严呈雪二人带着那只空碗回到营地的时候,薛桐她们已经吃到了第二轮。
“她走了?”
少女腮帮子里满满都是肉,说话的时候声音都有些模糊。
“走了。”
武易君将那碗递给薛桐:
“我们是不是要把这个碗供起来,怎么说也和万工坊主有关系,说不定有人喜欢愿意出个好价钱呢。”
“还是不要了。”
薛桐努力咽下嘴里的东西,连连摇头:
“我们坊主大人自己收拾的破烂已经够多了。是个顶级的纪念品收藏家来着。”
“那倒也是。”
武易君不舍地将手中的空碗放回了一边的台子上。
“我到现在都在好奇她袖子里到底有多少东西!”
“大人袖子里到底有多少东西?”
千里之外的衍都,涂山颜震惊地看着从袖子里掏出一张床的薛岚。
“也不是很多。

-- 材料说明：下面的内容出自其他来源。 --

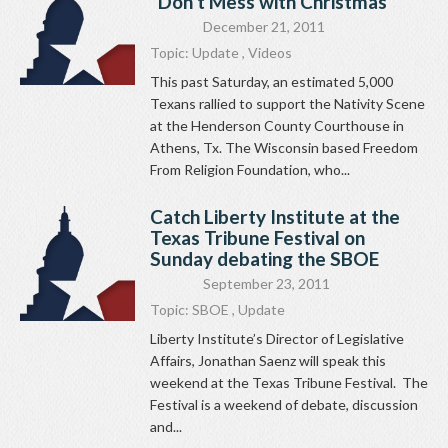
“Don’t Mess with Christmas”
December 21, 2011
Topic:
Update
,
Videos
This past Saturday, an estimated 5,000
Texans rallied to support the Nativity Scene
at the Henderson County Courthouse in
Athens, Tx. The Wisconsin based Freedom
From Religion Foundation, who...
Catch Liberty Institute at the
Texas Tribune Festival on
Sunday debating the SBOE
September 23, 2011
Topic:
SBOE
,
Update
Liberty Institute’s Director of Legislative
Affairs, Jonathan Saenz will speak this
weekend at the Texas Tribune Festival. The
Festival is a weekend of debate, discussion
and...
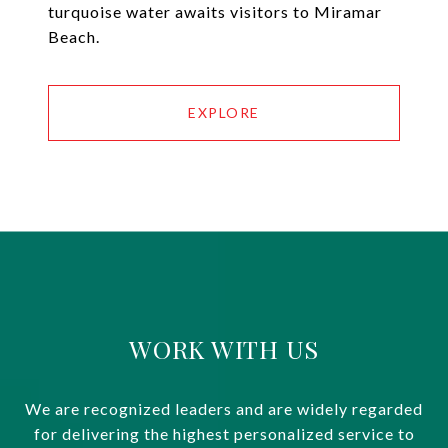
turquoise water awaits visitors to Miramar
Beach.
EXPLORE
WORK WITH US
We are recognized leaders and are widely regarded
for delivering the highest personalized service to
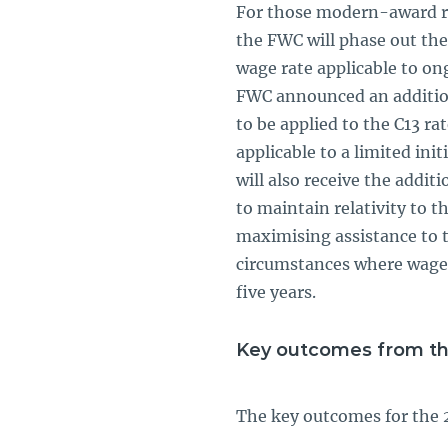
For those modern-award rel
the FWC will phase out the
wage rate applicable to on
FWC announced an additiona
to be applied to the C13 ra
applicable to a limited in
will also receive the addit
to maintain relativity to th
maximising assistance to 
circumstances where wage 
five years.
Key outcomes from t
The key outcomes for the 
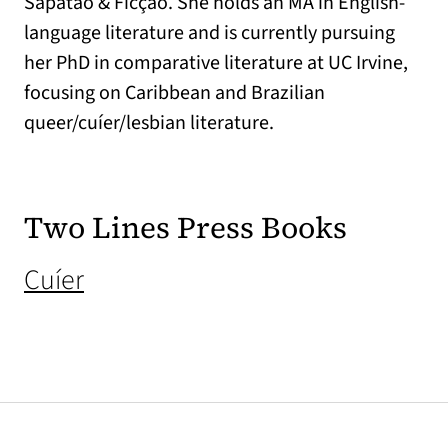
Sapatão & Ficção. She holds an MA in English-
language literature and is currently pursuing
her PhD in comparative literature at UC Irvine,
focusing on Caribbean and Brazilian
queer/cuíer/lesbian literature.
Two Lines Press Books
(opens in a new tab)
Cuíer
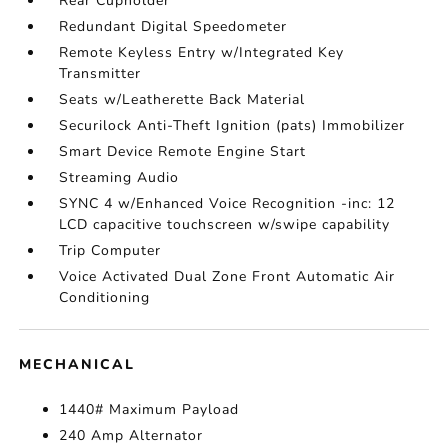
Rear Cupholder
Redundant Digital Speedometer
Remote Keyless Entry w/Integrated Key
Transmitter
Seats w/Leatherette Back Material
Securilock Anti-Theft Ignition (pats) Immobilizer
Smart Device Remote Engine Start
Streaming Audio
SYNC 4 w/Enhanced Voice Recognition -inc: 12
LCD capacitive touchscreen w/swipe capability
Trip Computer
Voice Activated Dual Zone Front Automatic Air
Conditioning
MECHANICAL
1440# Maximum Payload
240 Amp Alternator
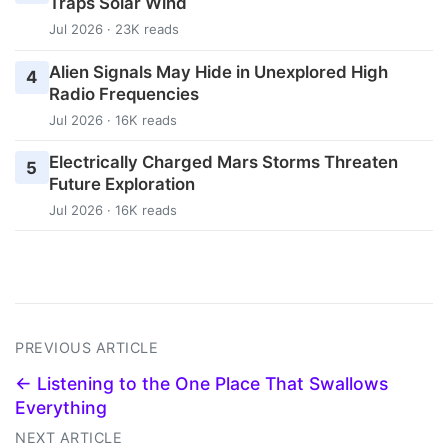
Traps Solar Wind
Jul 2026 · 23K reads
Alien Signals May Hide in Unexplored High
4
Radio Frequencies
Jul 2026 · 16K reads
Electrically Charged Mars Storms Threaten
5
Future Exploration
Jul 2026 · 16K reads
PREVIOUS ARTICLE
← Listening to the One Place That Swallows
Everything
NEXT ARTICLE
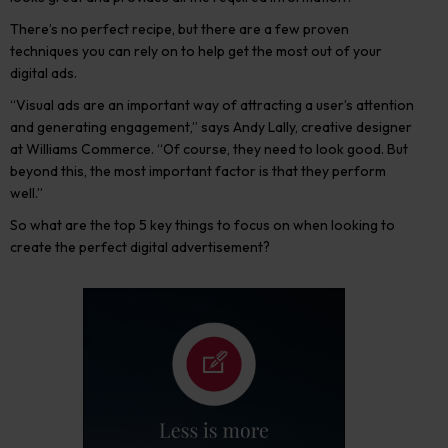
There’s no perfect recipe, but there are a few proven
techniques you can rely on to help get the most out of your
digital ads.
“Visual ads are an important way of attracting a user’s attention
and generating engagement,” says Andy Lally, creative designer
at Williams Commerce. “Of course, they need to look good. But
beyond this, the most important factor is that they perform
well.”
So what are the top 5 key things to focus on when looking to
create the perfect digital advertisement?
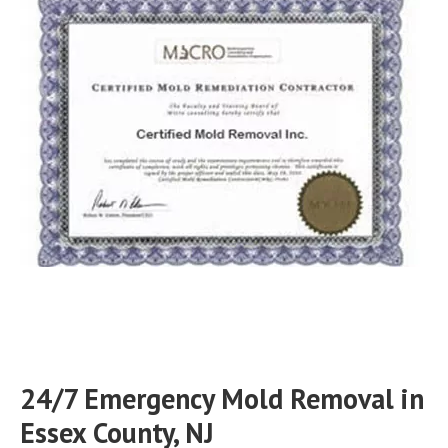
24/7 Emergency Mold Removal in
Essex County, NJ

”
薛岚冲着她嘿嘿一笑,轻手轻脚地将昏过去的殷诗诗放在床上。
“不过是一些灵石资材,灵草丹药。外加一些锅碗瓢盆和桌椅板凳。都是薛岚走南闯北的家当。”
走南闯北的家当。
涂山颜抬手扶了扶自己的额角,觉得面前这人和传说中的狼君大人不仅没有相似之处,甚至可以说得上是割裂。
若不是通天青柳亲自承认,她真要怀疑自己修炼魂术走火入魔了。
女子不再去看薛岚,而是指着床上沉睡的殷诗诗:
“她受损混乱的神魂我方才已经梳理过了。这孩子信心坚定,就是太能吃苦了些。不想我族中那些小辈,稍稍受了点儿伤就哭着喊着要往我怀里钻。”
薛岚一想到那个场景,也忍不住温柔笑起来:
“小狐狸是这样的。”
“说到小辈。”
涂山颜看着薛岚:
“我族里有只小赤狐,似乎和大人有私交。”
“涂山前辈明知故问。”
薛岚嗔怪着开口:“前辈问我这个,是要棒打鸳鸯?”
涂山颜柳眉微皱:“大人莫要平白坏我这个老祖宗的名声,我可没有说过这话。役灵门那孩子我见过,虽说脑子不太灵光,但是对阿月很好。”
薛岚笑着看她:“前辈很满意?”
涂山颜没有正面回答薛岚的问题,而是开始回忆阿月小时候的事情:
“小阿月爹娘都陨落在同魔族的斗争之中,她当时受了惊吓,又遭受魔气侵蚀,以我在魂术上的造诣,也才堪堪保住她的性命。自那以后,她三魂不稳痴痴傻傻。到了年岁也不会说话化形。我和族中几个姐妹原本打算养她一辈子的。”